In an ideal world, we’d all get eight hours of sleep every night without any issues. We’d go to bed around, say, 11 p.m., and wake up at 7 a.m. refreshed and ready to tackle all the day’s challenges. Unfortunately, reality too often intrudes, and people struggle to wake up because they got three or four hours of sleep instead of eight, or worse yet, they got no sleep at all. They just stayed up all night thinking about how wide awake they were. That’s a recipe for a miserable day, and if the lack of sleep continues, it’s a recipe for a miserable life. Before we can fix the problem, we need to look at a few factors that can screw up your sleep schedule.

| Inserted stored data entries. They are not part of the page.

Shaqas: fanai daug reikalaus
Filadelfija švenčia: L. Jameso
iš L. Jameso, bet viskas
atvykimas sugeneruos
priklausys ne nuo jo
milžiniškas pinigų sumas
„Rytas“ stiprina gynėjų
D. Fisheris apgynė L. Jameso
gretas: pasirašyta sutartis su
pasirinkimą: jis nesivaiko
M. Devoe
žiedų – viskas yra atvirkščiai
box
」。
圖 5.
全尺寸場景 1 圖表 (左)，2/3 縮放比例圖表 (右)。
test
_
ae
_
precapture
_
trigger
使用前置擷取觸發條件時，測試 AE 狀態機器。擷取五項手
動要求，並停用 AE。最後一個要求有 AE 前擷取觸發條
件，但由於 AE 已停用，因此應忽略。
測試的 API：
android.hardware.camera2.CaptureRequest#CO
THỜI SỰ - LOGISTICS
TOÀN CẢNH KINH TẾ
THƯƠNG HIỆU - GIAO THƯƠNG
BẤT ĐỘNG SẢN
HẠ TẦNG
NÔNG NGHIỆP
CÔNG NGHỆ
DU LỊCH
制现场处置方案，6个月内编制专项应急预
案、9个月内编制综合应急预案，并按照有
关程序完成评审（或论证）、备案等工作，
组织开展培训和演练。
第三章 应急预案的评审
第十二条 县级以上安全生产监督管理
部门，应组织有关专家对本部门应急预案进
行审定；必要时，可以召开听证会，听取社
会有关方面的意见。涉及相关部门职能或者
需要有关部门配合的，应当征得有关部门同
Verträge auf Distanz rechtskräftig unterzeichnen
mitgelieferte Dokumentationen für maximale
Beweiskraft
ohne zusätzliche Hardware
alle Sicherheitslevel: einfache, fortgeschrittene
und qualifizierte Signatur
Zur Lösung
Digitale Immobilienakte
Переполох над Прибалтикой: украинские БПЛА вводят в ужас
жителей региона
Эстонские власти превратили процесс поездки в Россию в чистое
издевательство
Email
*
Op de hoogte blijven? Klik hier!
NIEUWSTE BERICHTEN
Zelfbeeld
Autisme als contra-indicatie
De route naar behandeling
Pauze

Stress is a big factor. It’s probably the biggest factor, actually. Our inability to stop thinking about all the day’s events can often mean we just lay in bed and stare at the ceiling, hoping against hope that sleep will come and whisk us away to a series of pleasant, happy dreams. Worse yet, we may pick up our smartphone and start checking our Facebook accounts, or start looking at cute puppy videos on YouTube. After all, cute puppy videos are relaxing, right? Yes, they can be, but the light from your phone’s screen is not relaxing. There’s research indicating that the light from your phone’s screen can trick your body into thinking that it’s daytime. If your body thinks it’s daytime, it’s going to resist sleep even more. If at all possible, put your phone in another room, or at least put it across the room so you can’t easily access it from your bed.

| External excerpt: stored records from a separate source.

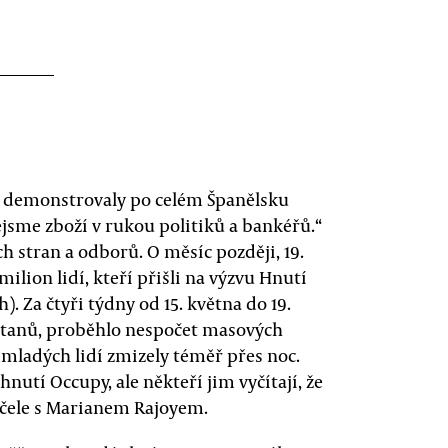
b
idí demonstrovaly po celém Španělsku
jsme zboží v rukou politiků a bankéřů.“
 stran a odborů. O měsíc později, 19.
ilion lidí, kteří přišli na výzvu Hnutí
. Za čtyři týdny od 15. května do 19.
 stanů, proběhlo nespočet masových
mladých lidí zmizely téměř přes noc.
hnutí Occupy, ale někteří jim vyčítají, že
v čele s Marianem Rajoyem.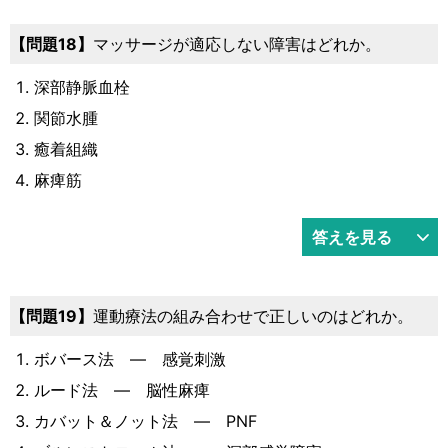
18
マッサージが適応しない障害はどれか。
深部静脈血栓
関節水腫
癒着組織
麻痺筋
答えを見る
19
運動療法の組み合わせで正しいのはどれか。
ボバース法 ― 感覚刺激
ルード法 ― 脳性麻痺
カバット＆ノット法 ― PNF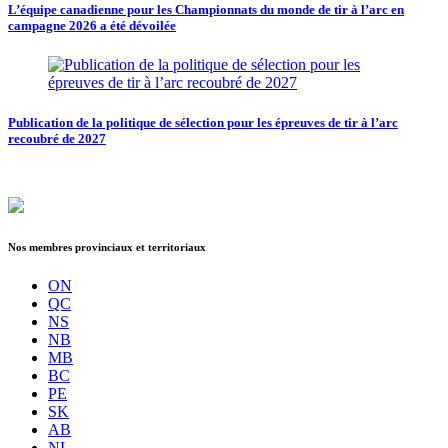
L’équipe canadienne pour les Championnats du monde de tir à l’arc en
campagne 2026 a été dévoilée
Publication de la politique de sélection pour les épreuves de tir à l’arc
recoubré de 2027
Nos membres provinciaux et territoriaux
ON
QC
NS
NB
MB
BC
PE
SK
AB
NL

As far as stress goes, it’s easy to say, “reduce the stress in your life,” but it’s harder to make sure that truly happens. The fact is, life tends to ebb and flow, and some days, weeks, and even years will be quite stressful. Talk therapy is a great resource for people who just want a safe place to share all their worries. The simple act of voicing your concerns can go a long way towards helping them seem less scary. There’s also exercise. If you’re sleepless in St. Paul, dance lessons could be just the thing to help you rest better. See, exercise produces endorphins in our brain, and endorphins make us happy. Performing a physical activity during the day also makes our body tired, and a tired body plus a happy mind means you’ll be more likely to doze off a few minutes after crawling into bed.

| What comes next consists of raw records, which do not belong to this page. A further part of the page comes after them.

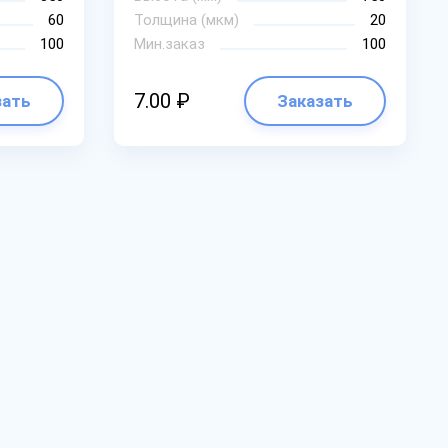
60
Толщина (мкм)
20
100
Мин.заказ
100
7.00 ₽
зать
Заказать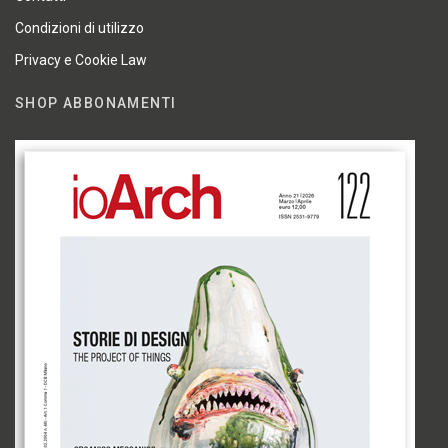
Condizioni di utilizzo
Privacy e Cookie Law
SHOP ABBONAMENTI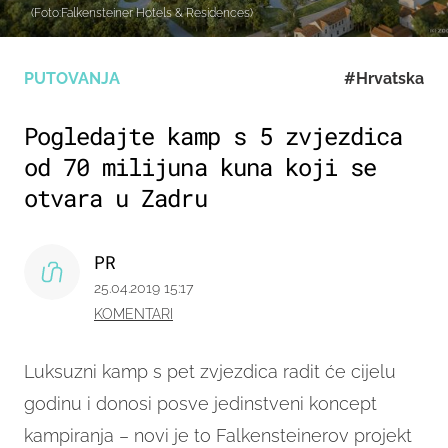
(Foto:Falkensteiner Hotels & Residences)
PUTOVANJA
#Hrvatska
Pogledajte kamp s 5 zvjezdica
od 70 milijuna kuna koji se
otvara u Zadru
PR
25.04.2019 15:17
KOMENTARI
Luksuzni kamp s pet zvjezdica radit će cijelu
godinu i donosi posve jedinstveni koncept
kampiranja – novi je to Falkensteinerov projekt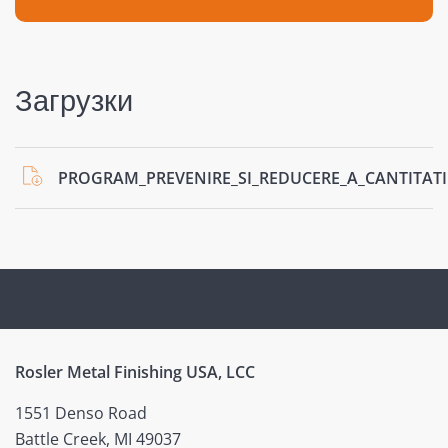
Загрузки
PROGRAM_PREVENIRE_SI_REDUCERE_A_CANTITATII
Rosler Metal Finishing USA, LCC
1551 Denso Road
Battle Creek, MI 49037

Most people have trouble sleeping occasionally. If you’re suffering from insomnia constantly and nothing seems to help, it may be time to see a sleep disorder specialist. Insomnia isn’t the only sleep disorder; things like sleep apnea can make you feel tired and agitated even when you think you got plenty of rest. Outside factors can contribute to sleep disorders, too. If you’re in a northern climate where the sun sets early in winter, that may mess up your body’s natural cycle. If you’re living in the Garden State, you may need to look into New Jersey sleep disorder assessment and treatment. Falling asleep too early or late is a real issue, and it’s especially frustrating for your body to want to fall asleep at 7 o’clock in the morning, since that’s when most people are getting up and starting their day.